Brief –
When you give the entries again, keep every word as it stands and drop the pictures.

Provided records –
○ ○ ○ ○ ○ ○ ○
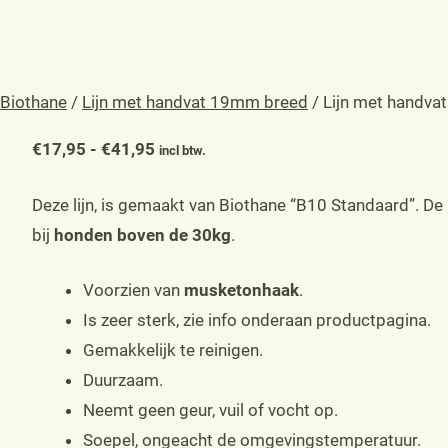
Biothane
/
Lijn met handvat 19mm breed
/ Lijn met handva
Prijsklasse:
€
17,95
-
€
41,95
incl btw.
€17,95
Deze lijn, is gemaakt van Biothane “B10 Standaard”. De
tot
bij
honden boven de 30kg
.
€41,95
Voorzien van
musketonhaak
.
Is zeer sterk, zie info onderaan productpagina.
Gemakkelijk te reinigen.
Duurzaam.
Neemt geen geur, vuil of vocht op.
Soepel, ongeacht de omgevingstemperatuur.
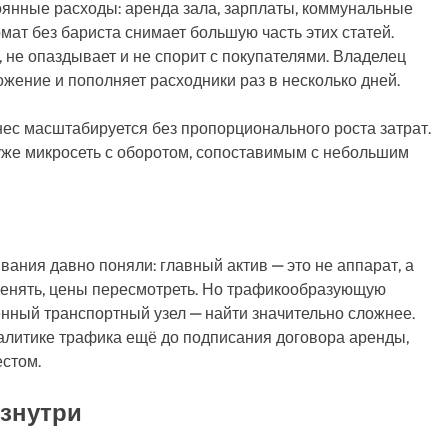
янные расходы: аренда зала, зарплаты, коммунальные
рмат без бариста снимает большую часть этих статей.
, не опаздывает и не спорит с покупателями. Владелец
жение и пополняет расходники раз в несколько дней.
нес масштабируется без пропорционального роста затрат.
 уже микросеть с оборотом, сопоставимым с небольшим
ния давно поняли: главный актив — это не аппарат, а
менять, цены пересмотреть. Но трафикообразующую
енный транспортный узел — найти значительно сложнее.
 аналитике трафика ещё до подписания договора аренды,
естом.
изнутри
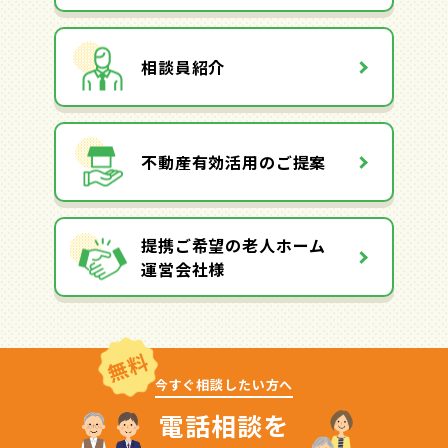
相談員紹介
不動産有効活用のご提案
提携ご希望の老人ホーム
運営会社様
無料
今すぐ相談したい方へ
電話相談を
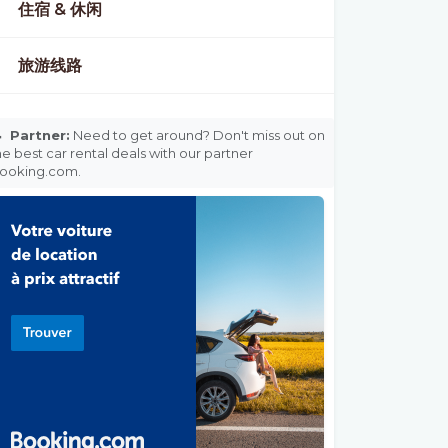
住宿 & 休闲
旅游线路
○ ○ ○ ○ ○ ○ ○
Answer space –
Biothane
/
Lijn met handvat 19mm breed
/ Lijn met handva
Prijsklasse:
€
17,95
-
€
41,95
incl btw.
€17,95
Deze lijn, is gemaakt van Biothane “B10 Standaard”. De
tot
bij
honden boven de 30kg
.
€41,95
Voorzien van
musketonhaak
.
Is zeer sterk, zie info onderaan productpagina.
Gemakkelijk te reinigen.
Duurzaam.
Neemt geen geur, vuil of vocht op.
Soepel, ongeacht de omgevingstemperatuur.
янные расходы: аренда зала, зарплаты, коммунальные
рмат без бариста снимает большую часть этих статей.
, не опаздывает и не спорит с покупателями. Владелец
жение и пополняет расходники раз в несколько дней.
нес масштабируется без пропорционального роста затрат.
 уже микросеть с оборотом, сопоставимым с небольшим
ния давно поняли: главный актив — это не аппарат, а
менять, цены пересмотреть. Но трафикообразующую
енный транспортный узел — найти значительно сложнее.
 аналитике трафика ещё до подписания договора аренды,
естом.
изнутри
相談員紹介
不動産有効活用のご提案
提携ご希望の老人ホーム
運営会社様
無料
今すぐ相談したい方へ
電話相談を
住宿 & 休闲
旅游线路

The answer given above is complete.